GREFFIER LORS DES DEBATS :
Madame Isabelle [Localité 12]
COMPOSITION DE LA COUR LORS DU DELIBERE :
M. Émeric VELLIET-DHOTEL en a rendu compte à la cour composée en outre de :
M. Philippe MELIN, président de chambre,
Mme Claire BERTIN, présidente,
et M. Émeric VELLIET-DHOTEL, conseiller,
qui en ont délibéré conformément à la loi.
PRONONCE :
Le 13 novembre 2025, par mise à disposition de l’arrêt au greffe de la Cour, les parties en ayant été préalablement avisées dans les conditions prévues au 2e alinéa de l’article 450 du code de procédure civile, M. Philippe MELIN, président a signé la minute avec Mme Nathalie LÉPEINGLE, greffière.
*
* *
DECISION
EXPOSE DES FAITS ET DE LA PROCÉDURE
M. [S] [N], né en 1980, technicien de bureau d’études en mi-temps thérapeutique au sein de la [13] jusqu’à son arrêt de travail au mois d’avril 2023, s’est vu reconnaître par la [Adresse 10] (la [11]) la qualité de travailleur handicapé en prolongement d’un accident de la voie publique survenu en 2015.

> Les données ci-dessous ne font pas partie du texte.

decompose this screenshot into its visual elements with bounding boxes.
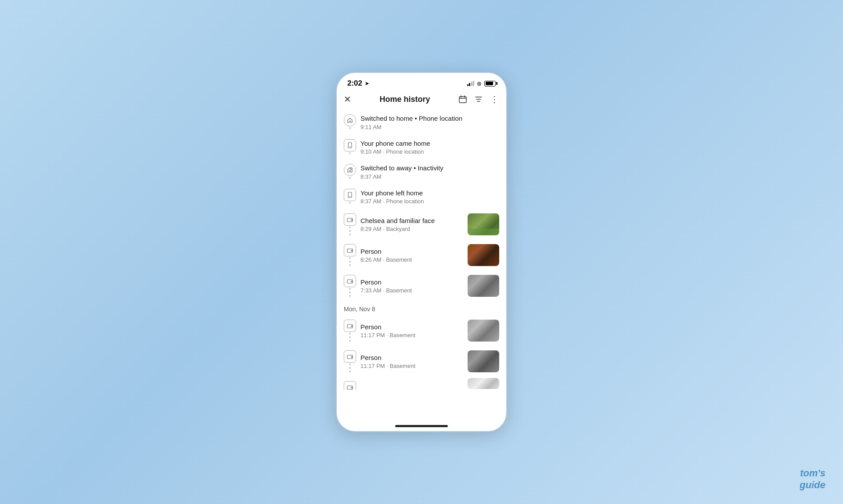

Il s’est par ailleurs vu attribuer la carte mobilité inclusion mentions 'priorité’ et 'stationnement'.
Le 20 mars 2023, M. [N] a sollicité de la [11] le bénéfice de la carte mobilité inclusion mention 'invalidité'.
Après instruction de la demande par l’équipe pluridisciplinaire de la [11], le président du conseil départemental du Nord a rejeté la demande par décision du 31 août 2023, motif pris de l’existence d’une carte déjà en cours de validité.
Saisi du recours préalable formé par M. [N], le président du conseil départemental du Nord a fait évoluer la demande et a rendu le 5 décembre 2023 une décision attribuant à l’intéressé une carte mobilité inclusion mention 'priorité’ à effet du 5 décembre 2023, sans limitation de durée.
Procédure :
Suivant lettre recommandée avec accusé de réception reçue au greffe le 3 janvier 2024, M. [S] [N] a saisi le pôle social du tribunal judiciaire de Valenciennes d’une contestation de la décision susvisée, maintenant sa demande d’attribution de la carte mention 'invalidité'.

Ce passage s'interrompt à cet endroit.